:: Instructions to follow ::
Using the data below, return word for word every line from the one holding "Комплектующие" down to the one holding "Du hast diesen Beitrag noch nicht bewertet.". Leave pictures out.

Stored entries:
# # # # # # #

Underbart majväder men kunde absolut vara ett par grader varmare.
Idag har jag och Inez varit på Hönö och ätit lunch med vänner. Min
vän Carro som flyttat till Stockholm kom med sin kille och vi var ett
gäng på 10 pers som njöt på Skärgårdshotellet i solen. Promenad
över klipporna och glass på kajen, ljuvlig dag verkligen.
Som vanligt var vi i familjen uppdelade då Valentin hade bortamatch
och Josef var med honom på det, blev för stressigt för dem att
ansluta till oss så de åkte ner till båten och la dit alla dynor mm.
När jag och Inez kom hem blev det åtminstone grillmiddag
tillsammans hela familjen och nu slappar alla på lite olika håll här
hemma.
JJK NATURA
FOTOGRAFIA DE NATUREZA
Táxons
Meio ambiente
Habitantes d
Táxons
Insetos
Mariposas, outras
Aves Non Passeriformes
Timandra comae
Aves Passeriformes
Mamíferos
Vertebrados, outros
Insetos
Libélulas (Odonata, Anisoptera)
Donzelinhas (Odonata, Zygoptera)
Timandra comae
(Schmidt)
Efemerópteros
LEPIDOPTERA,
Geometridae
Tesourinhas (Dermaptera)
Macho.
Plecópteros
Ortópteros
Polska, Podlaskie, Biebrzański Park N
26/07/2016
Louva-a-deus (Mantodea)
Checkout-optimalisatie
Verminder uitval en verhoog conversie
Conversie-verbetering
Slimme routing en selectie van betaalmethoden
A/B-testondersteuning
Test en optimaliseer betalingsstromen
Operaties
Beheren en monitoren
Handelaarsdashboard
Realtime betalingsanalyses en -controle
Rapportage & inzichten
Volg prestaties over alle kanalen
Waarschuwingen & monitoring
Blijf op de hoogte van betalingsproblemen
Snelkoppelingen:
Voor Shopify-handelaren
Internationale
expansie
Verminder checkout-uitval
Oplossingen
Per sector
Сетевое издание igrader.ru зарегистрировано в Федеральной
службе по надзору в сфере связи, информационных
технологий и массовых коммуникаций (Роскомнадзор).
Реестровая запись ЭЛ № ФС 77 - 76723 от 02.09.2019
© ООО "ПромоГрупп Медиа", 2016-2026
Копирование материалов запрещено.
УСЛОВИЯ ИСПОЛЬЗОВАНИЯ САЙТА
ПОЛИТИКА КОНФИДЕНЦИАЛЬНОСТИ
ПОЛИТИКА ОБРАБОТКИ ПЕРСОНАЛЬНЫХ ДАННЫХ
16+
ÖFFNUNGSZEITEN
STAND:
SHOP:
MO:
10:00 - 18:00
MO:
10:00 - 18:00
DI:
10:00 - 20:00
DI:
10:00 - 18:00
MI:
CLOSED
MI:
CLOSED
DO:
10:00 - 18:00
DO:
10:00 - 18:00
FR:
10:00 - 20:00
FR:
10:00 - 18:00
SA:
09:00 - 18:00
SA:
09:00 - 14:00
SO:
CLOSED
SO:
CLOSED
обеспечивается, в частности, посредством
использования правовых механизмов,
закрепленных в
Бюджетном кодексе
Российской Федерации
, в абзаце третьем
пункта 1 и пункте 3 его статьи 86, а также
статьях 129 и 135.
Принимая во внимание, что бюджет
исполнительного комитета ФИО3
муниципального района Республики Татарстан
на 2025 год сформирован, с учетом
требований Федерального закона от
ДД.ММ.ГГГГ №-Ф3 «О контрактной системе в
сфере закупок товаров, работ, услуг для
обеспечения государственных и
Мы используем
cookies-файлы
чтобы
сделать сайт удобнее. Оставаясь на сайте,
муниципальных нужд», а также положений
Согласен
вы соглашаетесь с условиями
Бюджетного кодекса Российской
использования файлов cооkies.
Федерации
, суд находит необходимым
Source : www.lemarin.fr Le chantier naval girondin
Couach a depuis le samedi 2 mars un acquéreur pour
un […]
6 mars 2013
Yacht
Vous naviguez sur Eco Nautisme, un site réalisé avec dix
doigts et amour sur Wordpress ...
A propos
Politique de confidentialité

# # # # # # #

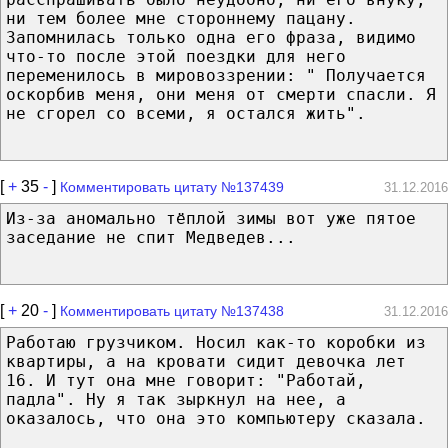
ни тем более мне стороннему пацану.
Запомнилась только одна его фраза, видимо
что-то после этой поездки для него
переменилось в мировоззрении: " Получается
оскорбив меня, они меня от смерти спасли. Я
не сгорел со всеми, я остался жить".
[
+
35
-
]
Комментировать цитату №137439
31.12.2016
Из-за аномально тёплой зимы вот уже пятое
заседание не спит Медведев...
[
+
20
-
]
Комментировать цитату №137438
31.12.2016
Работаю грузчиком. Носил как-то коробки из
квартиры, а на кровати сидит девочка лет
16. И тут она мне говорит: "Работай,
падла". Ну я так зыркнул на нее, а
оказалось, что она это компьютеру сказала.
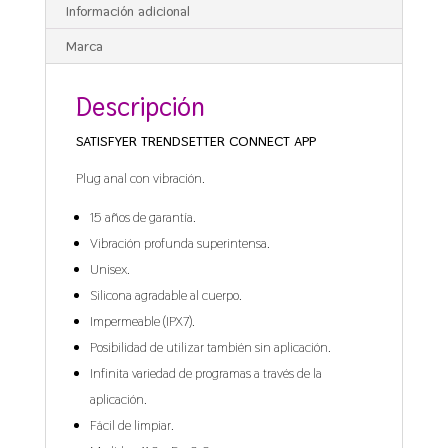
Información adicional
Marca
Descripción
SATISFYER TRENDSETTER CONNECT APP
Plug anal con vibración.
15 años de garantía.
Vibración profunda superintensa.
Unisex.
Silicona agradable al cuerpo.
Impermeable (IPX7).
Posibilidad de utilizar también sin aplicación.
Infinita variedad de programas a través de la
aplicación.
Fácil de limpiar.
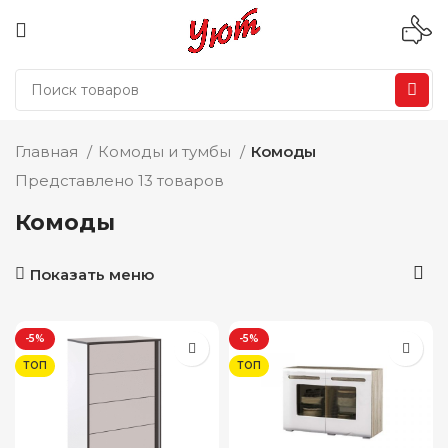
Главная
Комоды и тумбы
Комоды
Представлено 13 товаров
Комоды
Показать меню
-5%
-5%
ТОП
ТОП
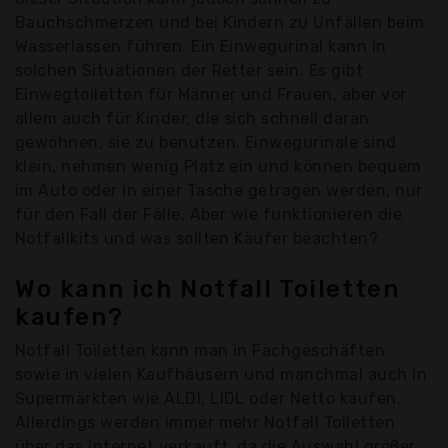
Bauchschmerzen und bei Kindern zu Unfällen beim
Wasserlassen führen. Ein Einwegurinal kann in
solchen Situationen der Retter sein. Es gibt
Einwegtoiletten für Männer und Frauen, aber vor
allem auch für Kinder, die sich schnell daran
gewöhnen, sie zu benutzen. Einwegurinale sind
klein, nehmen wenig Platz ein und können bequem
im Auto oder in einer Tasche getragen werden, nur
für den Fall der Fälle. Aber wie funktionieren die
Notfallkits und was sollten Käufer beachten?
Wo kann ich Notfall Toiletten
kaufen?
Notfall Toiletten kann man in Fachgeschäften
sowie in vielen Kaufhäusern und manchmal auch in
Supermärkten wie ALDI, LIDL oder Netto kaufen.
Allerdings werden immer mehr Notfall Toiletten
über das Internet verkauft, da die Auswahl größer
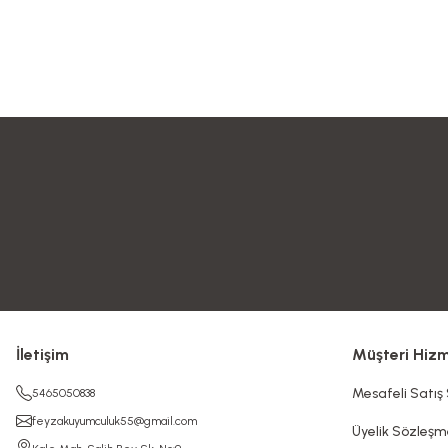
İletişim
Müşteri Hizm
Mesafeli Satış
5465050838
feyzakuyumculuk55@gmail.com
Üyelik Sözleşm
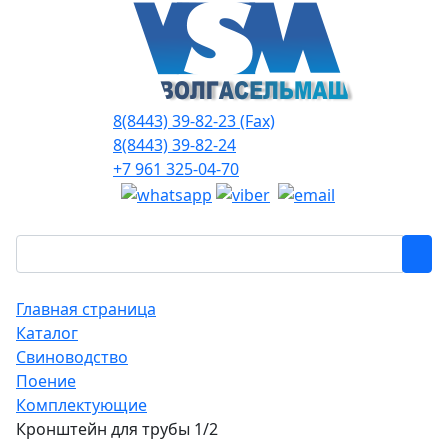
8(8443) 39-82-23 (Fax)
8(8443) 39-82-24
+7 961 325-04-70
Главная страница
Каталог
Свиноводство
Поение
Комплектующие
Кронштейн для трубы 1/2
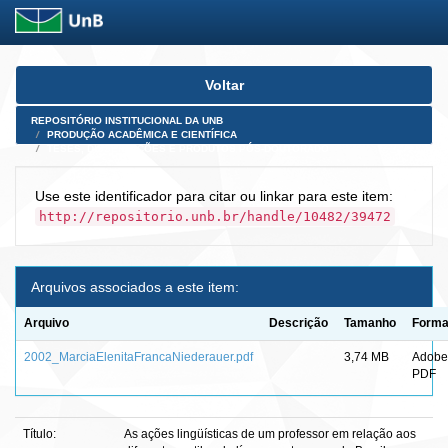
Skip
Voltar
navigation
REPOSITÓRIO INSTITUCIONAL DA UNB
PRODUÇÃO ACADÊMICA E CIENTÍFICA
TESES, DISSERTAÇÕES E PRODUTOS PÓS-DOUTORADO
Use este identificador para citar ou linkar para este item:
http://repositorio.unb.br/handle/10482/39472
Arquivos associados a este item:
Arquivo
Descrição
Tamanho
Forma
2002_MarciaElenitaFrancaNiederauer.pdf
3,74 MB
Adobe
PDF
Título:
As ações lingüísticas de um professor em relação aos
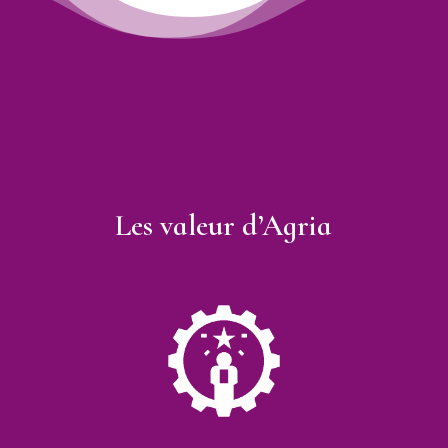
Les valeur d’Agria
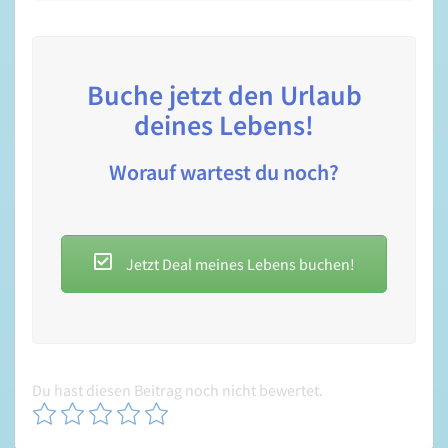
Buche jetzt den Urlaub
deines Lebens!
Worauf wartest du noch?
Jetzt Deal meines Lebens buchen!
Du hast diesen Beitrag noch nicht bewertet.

# # # # # # #

:: Answer box ::
Комплектующие
Кронштейн для трубы 1/2
Skip
Voltar
navigation
REPOSITÓRIO INSTITUCIONAL DA UNB
PRODUÇÃO ACADÊMICA E CIENTÍFICA
TESES, DISSERTAÇÕES E PRODUTOS PÓS-DOUTORADO
Use este identificador para citar ou linkar para este item:
http://repositorio.unb.br/handle/10482/39472
Arquivos associados a este item:
Arquivo
Descrição
Tamanho
Forma
2002_MarciaElenitaFrancaNiederauer.pdf
3,74 MB
Adobe
PDF
Título:
As ações lingüísticas de um professor em relação aos
Les valeur d’Agria
Buche jetzt den Urlaub
deines Lebens!
Worauf wartest du noch?
Jetzt Deal meines Lebens buchen!
Du hast diesen Beitrag noch nicht bewertet.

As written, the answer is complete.